Starting at the line below that contains "Text alignment in Print Composer Legend", print each line through the end of the records exactly as it appears.

Saved data entries:
[Start of section]

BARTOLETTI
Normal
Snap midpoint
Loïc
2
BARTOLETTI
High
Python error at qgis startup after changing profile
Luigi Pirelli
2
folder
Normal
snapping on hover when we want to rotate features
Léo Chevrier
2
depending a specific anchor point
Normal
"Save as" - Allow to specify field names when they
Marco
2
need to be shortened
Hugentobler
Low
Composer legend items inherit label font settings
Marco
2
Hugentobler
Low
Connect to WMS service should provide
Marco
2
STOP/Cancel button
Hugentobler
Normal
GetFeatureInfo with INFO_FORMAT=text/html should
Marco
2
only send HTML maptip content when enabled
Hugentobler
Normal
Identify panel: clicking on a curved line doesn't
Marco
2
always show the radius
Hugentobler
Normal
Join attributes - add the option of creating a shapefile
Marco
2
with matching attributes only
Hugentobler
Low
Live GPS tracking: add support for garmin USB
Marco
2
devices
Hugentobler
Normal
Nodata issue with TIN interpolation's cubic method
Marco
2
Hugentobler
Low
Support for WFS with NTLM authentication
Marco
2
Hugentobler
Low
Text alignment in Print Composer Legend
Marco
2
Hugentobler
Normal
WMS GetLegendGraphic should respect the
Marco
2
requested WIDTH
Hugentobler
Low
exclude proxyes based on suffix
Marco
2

[End of section]

— EXERCISE ANSWER —
Text alignment in Print Composer Legend
Marco
2
Hugentobler
Normal
WMS GetLegendGraphic should respect the
Marco
2
requested WIDTH
Hugentobler
Low
exclude proxyes based on suffix
Marco
2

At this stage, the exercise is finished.